EXTRACTED DATA Block Start

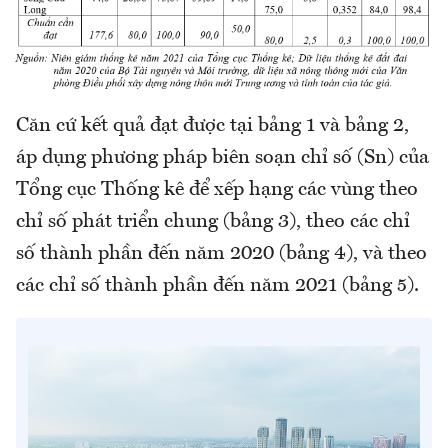
Căn cứ kết quả đạt được tại bảng 1 và bảng 2,
áp dụng phương pháp biên soạn chỉ số (Sn) của
Tổng cục Thống kê để xếp hạng các vùng theo
chỉ số phát triển chung (bảng 3), theo các chỉ
số thành phần đến năm 2020 (bảng 4), và theo
các chỉ số thành phần đến năm 2021 (bảng 5).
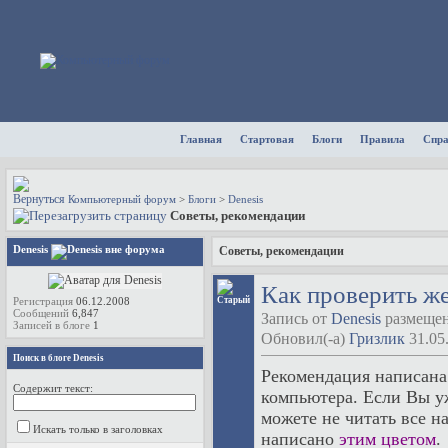
Главная
Стартовая
Блоги
Правила
Спр
Компьютерный форум
>
Блоги
>
Denesis
Советы, рекомендации
Denesis
Советы, рекомендации
Как проверить же
Регистрация
06.12.2008
Сообщений
6,847
Запись от
Denesis
размещена
Записей в блоге
1
Обновил(-а)
Гризлик
31.05
Поиск в блоге Denesis
Рекомендация написана
Содержит текст:
компьютера. Если Вы уж
можете не читать все н
Искать только в заголовках
написано
этим цветом
.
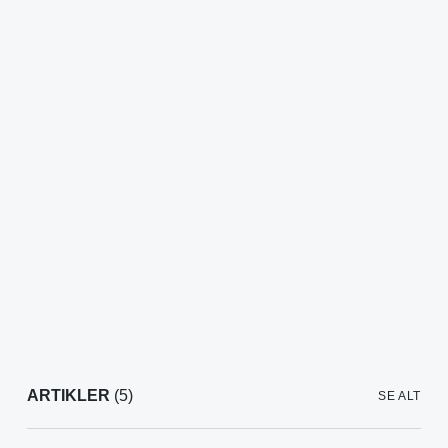
ARTIKLER
(5)
SE ALT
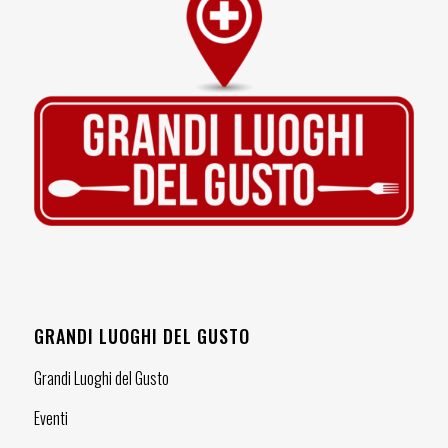
GRANDI LUOGHI DEL GUSTO
Grandi Luoghi del Gusto
Eventi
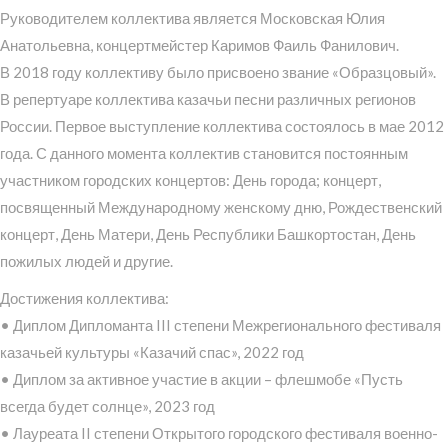
Руководителем коллектива является Московская Юлия
Анатольевна, концертмейстер Каримов Фаиль Фанилович.
В 2018 году коллективу было присвоено звание «Образцовый».
В репертуаре коллектива казачьи песни различных регионов
России. Первое выступление коллектива состоялось в мае 2012
года. С данного момента коллектив становится постоянным
участником городских концертов: День города; концерт,
посвященный Международному женскому дню, Рождественский
концерт, День Матери, День Республики Башкортостан, День
пожилых людей и другие.
Достижения коллектива:
• Диплом Дипломанта III степени Межрегионального фестиваля
казачьей культуры «Казачий спас», 2022 год
• Диплом за активное участие в акции – флешмобе «Пусть
всегда будет солнце», 2023 год
• Лауреата II степени Открытого городского фестиваля военно-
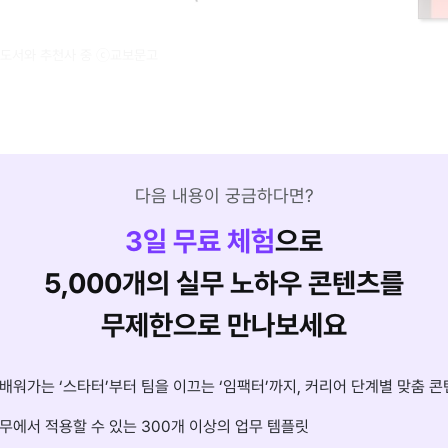
 도서와 추천사 중 ⓒ교보문고
다음 내용이 궁금하다면?
3
일 무료 체험
으로
5,000개의 실무 노하우 콘텐츠를
무제한으로 만나보세요
배워가는 ‘스타터’부터 팀을 이끄는 ‘임팩터’까지, 커리어 단계별 맞춤 콘
무에서 적용할 수 있는 300개 이상의 업무 템플릿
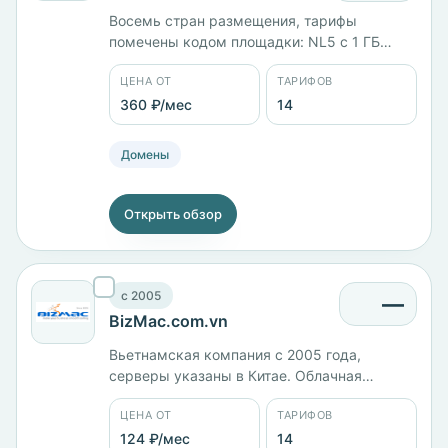
Восемь стран размещения, тарифы
помечены кодом площадки: NL5 с 1 ГБ
памяти стоит 539 ₽/мес, NL7 с 2 ядрами и 2
ЦЕНА ОТ
ТАРИФОВ
ГБ — 719 ₽/мес, NL11 с 4 ядрами и 8 ГБ —
1529 ₽/мес. На виртуальном хостинге
360 ₽/мес
14
тариф с 4 ГБ диска — 360 ₽/мес. Панели
cPanel и ISPmanager.
Домены
Открыть обзор
c 2005
—
BizMac.com.vn
Вьетнамская компания с 2005 года,
серверы указаны в Китае. Облачная
линейка: VNLite с 1 ГБ памяти стоит 782 ₽/
ЦЕНА ОТ
ТАРИФОВ
мес, Professional с 2 ядрами и 4 ГБ — 1565
₽/мес, Corporate с 6 ядрами и 8 ГБ — 4695
124 ₽/мес
14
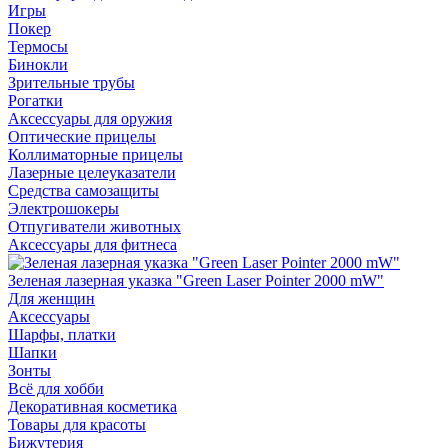
Игры
Покер
Термосы
Бинокли
Зрительные трубы
Рогатки
Аксессуары для оружия
Оптические прицелы
Коллиматорные прицелы
Лазерные целеуказатели
Средства самозащиты
Электрошокеры
Отпугиватели животных
Аксессуары для фитнеса
Зеленая лазерная указка "Green Laser Pointer 2000 mW"
Для женщин
Аксессуары
Шарфы, платки
Шапки
Зонты
Всё для хобби
Декоративная косметика
Товары для красоты
Бижутерия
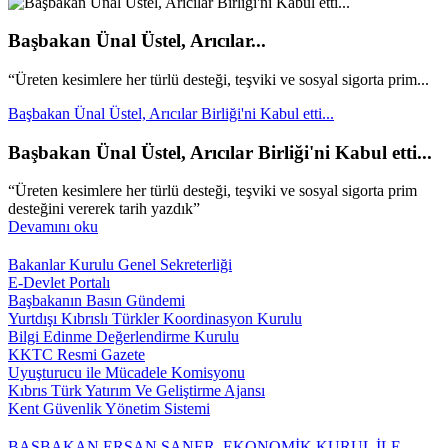
Başbakan Ünal Üstel, Arıcılar...
“Üreten kesimlere her türlü desteği, teşviki ve sosyal sigorta prim...
Başbakan Ünal Üstel, Arıcılar Birliği'ni Kabul etti...
Başbakan Ünal Üstel, Arıcılar Birliği'ni Kabul etti...
“Üreten kesimlere her türlü desteği, teşviki ve sosyal sigorta prim
desteğini vererek tarih yazdık”
Devamını oku
Bakanlar Kurulu Genel Sekreterliği
E-Devlet Portalı
Başbakanın Basın Gündemi
Yurtdışı Kıbrıslı Türkler Koordinasyon Kurulu
Bilgi Edinme Değerlendirme Kurulu
KKTC Resmi Gazete
Uyuşturucu ile Mücadele Komisyonu
Kıbrıs Türk Yatırım Ve Geliştirme Ajansı
Kent Güvenlik Yönetim Sistemi
BAŞBAKAN ERSAN SANER, EKONOMİK KURUL İLE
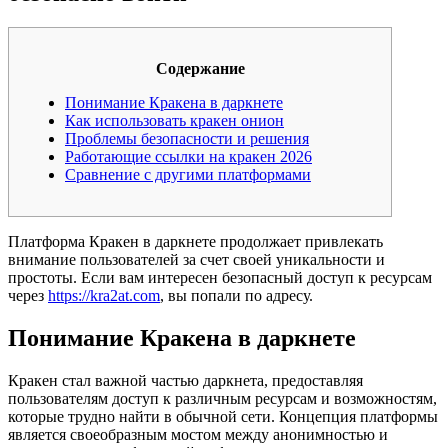
Содержание
Понимание Кракена в даркнете
Как использовать кракен онион
Проблемы безопасности и решения
Работающие ссылки на кракен 2026
Сравнение с другими платформами
Платформа Кракен в даркнете продолжает привлекать
внимание пользователей за счет своей уникальности и
простоты. Если вам интересен безопасный доступ к ресурсам
через
https://kra2at.com
, вы попали по адресу.
Понимание Кракена в даркнете
Кракен стал важной частью даркнета, предоставляя
пользователям доступ к различным ресурсам и возможностям,
которые трудно найти в обычной сети. Концепция платформы
является своеобразным мостом между анонимностью и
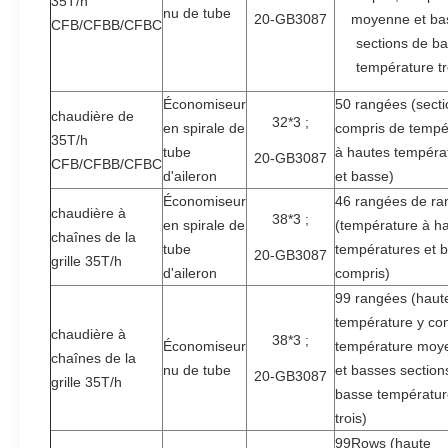
35T/h
nu de tube
20-GB3087
moyenne et ba
CFB/CFBB/CFBC
sections de b
température tr
Économiseur
50 rangées (secti
chaudière de
32*3 ;
en spirale de
compris de tempé
35T/h
tube
à hautes tempéra
20-GB3087
CFB/CFBB/CFBC
d'aileron
et basse)
Économiseur
46 rangées de ra
chaudière à
38*3 ;
en spirale de
(température à h
chaînes de la
tube
températures et 
20-GB3087
grille 35T/h
d'aileron
compris)
99 rangées (haut
température y co
chaudière à
38*3 ;
Économiseur
température moy
chaînes de la
nu de tube
et basses section
20-GB3087
grille 35T/h
basse températur
trois)
99Rows (haute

EXTRACTED DATA Block End

_TRY IT_
Transcribe, from the records above, the first line and every line after it up to and including the line with "можете не читать все н"; omit pictures.

_REPLY_
Căn cứ kết quả đạt được tại bảng 1 và bảng 2,
áp dụng phương pháp biên soạn chỉ số (Sn) của
Tổng cục Thống kê để xếp hạng các vùng theo
chỉ số phát triển chung (bảng 3), theo các chỉ
số thành phần đến năm 2020 (bảng 4), và theo
các chỉ số thành phần đến năm 2021 (bảng 5).
Главная
Стартовая
Блоги
Правила
Спр
Компьютерный форум
>
Блоги
>
Denesis
Советы, рекомендации
Denesis
Советы, рекомендации
Как проверить же
Регистрация
06.12.2008
Сообщений
6,847
Запись от
Denesis
размещена
Записей в блоге
1
Обновил(-а)
Гризлик
31.05
Поиск в блоге Denesis
Рекомендация написана
Содержит текст:
компьютера. Если Вы уж
можете не читать все н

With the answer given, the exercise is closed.